UK Banks Make Big Profit But Give Small Change

By Damian Robin
Damian Robin
Damian Robin
August 4, 2010 Updated: October 1, 2015

People walk past a branch of the Royal Bank of Scotland (RBS), in the City of London on August 4, 2010.  (Ben Stansall/Getty Images)
People walk past a branch of the Royal Bank of Scotland (RBS), in the City of London on August 4, 2010. (Ben Stansall/Getty Images)
For the first time since the international bailouts of three years ago, all four of the U.K.’s biggest banks have announced profits.

Barclays, HSBC, Lloyds TSB, and Royal Bank of Scotland (RBS) have collectively amassed some $12.7 billion for the first half of 2010. Lloyds TSB, as well as RBS and NatWest, and the smaller bank Northern Rock, had injections of government cash during the credit crunch.

Barclays and HSBC stayed aloof of state handouts.
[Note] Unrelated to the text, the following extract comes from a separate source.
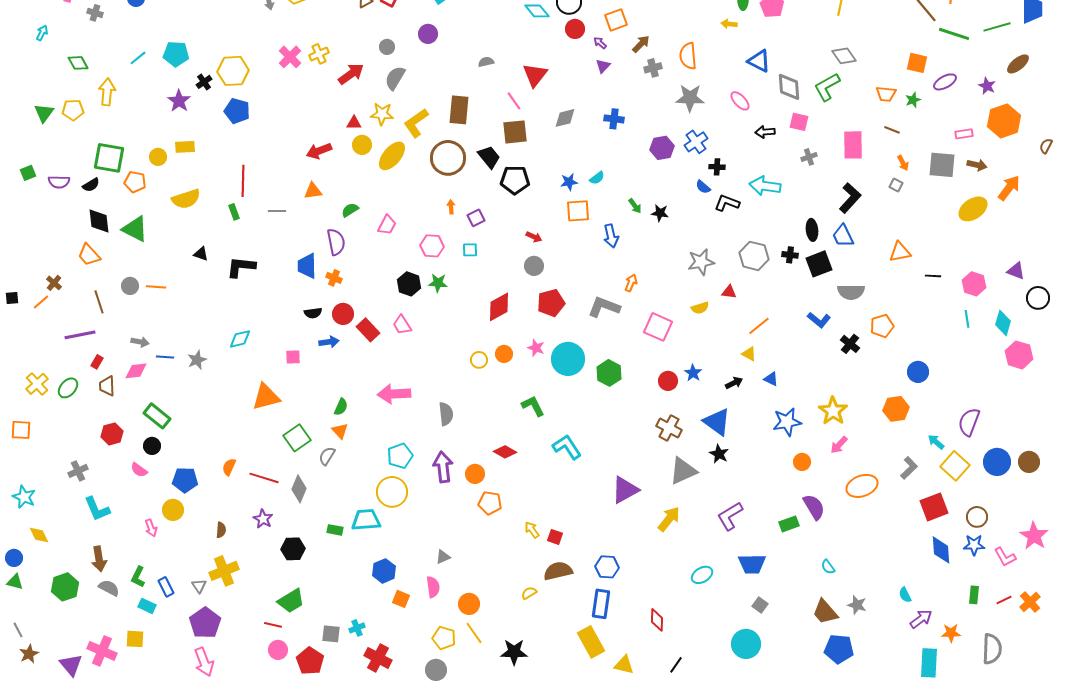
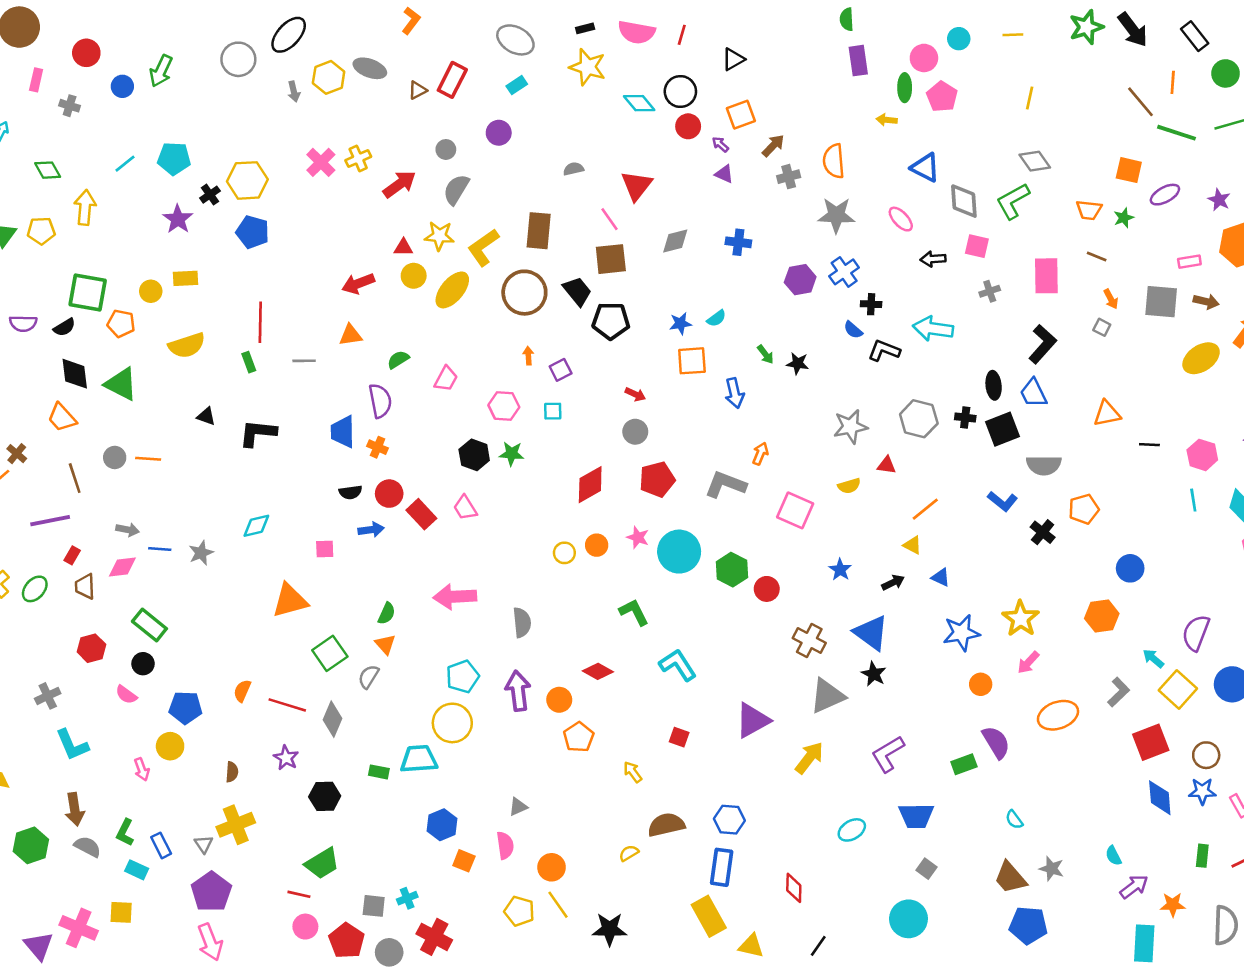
purple triangle: (603, 66) -> (724, 174), turned -49
red circle: (668, 381) -> (767, 589), moved
orange pentagon: (490, 503) -> (579, 737), turned 30
red square: (555, 537) -> (679, 737), moved
gray circle: (436, 670) -> (389, 952), moved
The main reason for the banks’ upturn is their ability to borrow from the Bank of England at a very low interest rate (just 0.5 percent) and at the same time to lend to mortgage customers at a relatively high rate (4.5 or 5.0 percent), which gives a high profit margin.

With the announcement of a return to profit comes the thorny question of what happens to these profits amid continuing animosity toward bankers and their massive bonuses.

In an interview with the Sunday Telegraph, the minister in charge of finance, Chancellor George Osborne, said that banks should pay businesses not bonuses and that they have an “economic obligation to loan to businesses.”

According to Siobhan Kennedy on the Channel 4 News program, HSBC lent $2.22 billion to small and medium businesses this year but, accounting for money paid back, net lending actually fell by 2 percent.

According to the July Economy Watch survey of the Forum of Private Business (FPB), small businesses will soon need more cash.

"The need for finance is only going to increase as the economy grows and as small firms, which must be the catalyst for sustained economic recovery, try to meet renewed demand," Matthew Goodman, the Forum's head of policy said in a press release.

Steven Green, chairman of British Bankers’ Association (BBA), wrote in their 2009/10 annual report, “Last year I wrote that re-establishing confidence and trust in the banking sector would be a journey up a steep mountain. One year on, we have collectively begun that journey.”

Green is also chairman of HSBC, which would not let Channel 4 cameras into the press conference where Green announced the bank’s half-year profit. HSBC also declined to appear on Channel 4 News to answer questions about their high yields and lack of lending.